We are excited to announce the release of Confluent Platform 5.0, the enterprise streaming platform built on Apache Kafka®. At Confluent, our vision is to place a streaming platform at the heart of every modern enterprise, helping infrastructure owners get the most out of Kafka and empowering developers to build powerful applications with real-time, streaming data. With a comprehensive streaming platform, companies can better integrate all their disparate data sources into a single source of truth and respond in real time to every event affecting the business.
Since the release of Confluent Platform 1.0, we have provided an enterprise-class streaming platform that includes the latest in streaming technology based on Apache Kafka. Our latest release introduces significant new capabilities, from making infrastructure more secure, reliable and easier to manage, to enabling more powerful applications with streaming data.
With Confluent Platform 5.0, operators can secure infrastructure using the new, easy-to-use LDAP authorizer plugin and can deliver faster disaster recovery (DR) thanks to automatic offset translation in Confluent Replicator. In Confluent Control Center, operators can now view broker configurations and inspect consumer lag to ensure that they are getting the most out of Kafka and that applications are performing as expected.
We have also introduced advanced capabilities for developers.

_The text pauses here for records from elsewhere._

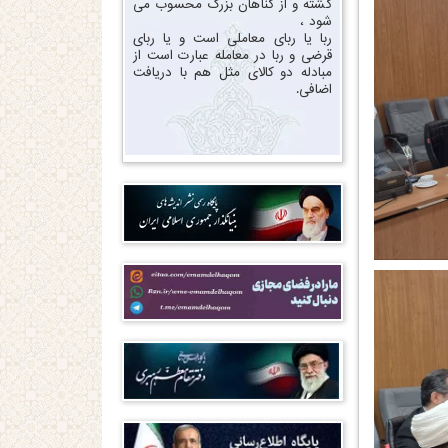
گشته و از گناهان بزرگ محسوب می
شود ،
ربا یا ربای معاملی است و یا ربای
قرضی و ربا در معامله عبارت است از
مبادله دو کالای مثل هم با دریافت
اضافی.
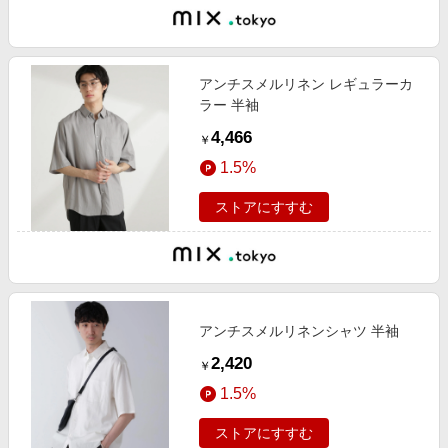
アンチスメルリネン レギュラーカ
ラー 半袖
4,466
￥
1.5%
ストアにすすむ
アンチスメルリネンシャツ 半袖
2,420
￥
1.5%
ストアにすすむ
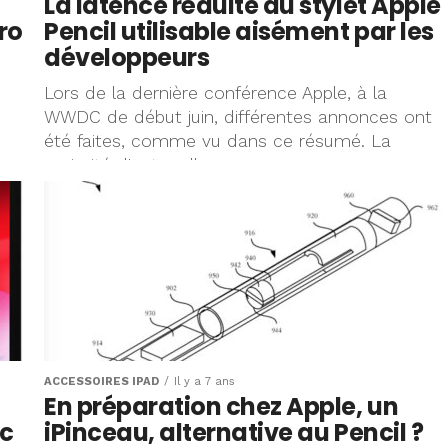
La latence réduite du stylet Apple
ro
Pencil utilisable aisément par les
développeurs
Lors de la dernière conférence Apple, à la
WWDC de début juin, différentes annonces ont
été faites, comme vu dans ce résumé. La
majorité d'entre elles...
ACCESSOIRES IPAD
Il y a 7 ans
En préparation chez Apple, un
ec
iPinceau, alternative au Pencil ?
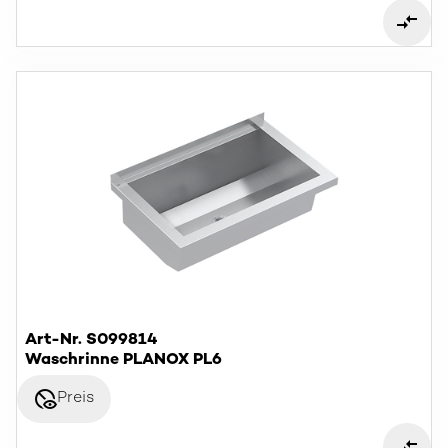
Art-Nr. S099814
Waschrinne PLANOX PL6
disabled_visible
Preis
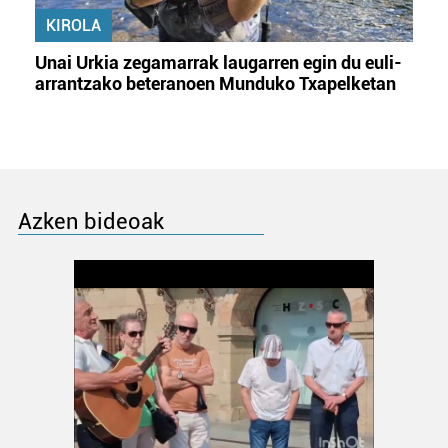
KIROLA
Unai Urkia zegamarrak laugarren egin du euli-
arrantzako beteranoen Munduko Txapelketan
Azken bideoak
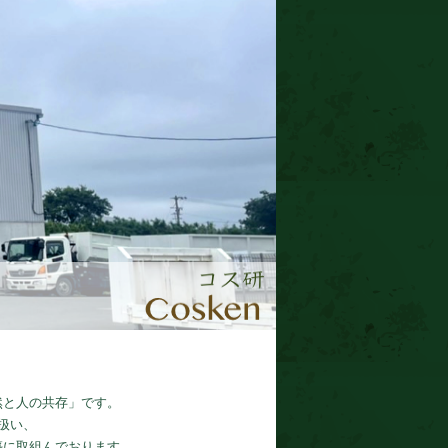
然と人の共存」です。
扱い、
築に取組んでおります。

In Confluent Control Center, developers can now better understand the data in Kafka topics due to the new topic inspection feature and Confluent Schema Registry integration. Control Center presents a new graphical user interface (GUI) for writing KSQL, making stream processing more effortless and intuitive as well. The latest version of KSQL itself introduces exciting additions, such as support for nested data, user-defined functions (UDFs), new types of joins and an enhanced REST API. Furthermore, Confluent Platform 5.0 includes the new Confluent MQTT Proxy for easier Internet of Things (IoT) integration with Kafka. The latest release is built on Apache Kafka 2.0, which features several new functionalities and performance improvements.
Operationalizing enterprise infrastructure is hard, and Apache Kafka is no exception. Our mission at Confluent is to make managing Kafka easy, and the latest release of Confluent Platform helps operators do just that.
Secure Kafka using the new LDAP authorizer plugin and control feature access in Confluent Control Center
As customers adopt Confluent Platform for their mission-critical data, security becomes an important consideration. Operators need to be able to easily manage user access to sensitive data, but doing so in Kafka has historically been difficult. Because security is top-of-mind for many of our customers, we have made several investments to improve security management in Confluent Platform and will continue providing new security features in later releases.
The majority of enterprises standardize on AD/LDAP for identity-related services. The latest release of Confluent Platform introduces an LDAP authorizer plugin to set up access control for Kafka, allowing customers to use the user-group mappings in their LDAP server. The plugin works with any security protocol by mapping an authenticated user principal to one or more groups and allowing user-principal-based ACLs, as well as group-based ACLs. This simplifies access control management because a smaller number of rules can be used to manage access to groups or organizations.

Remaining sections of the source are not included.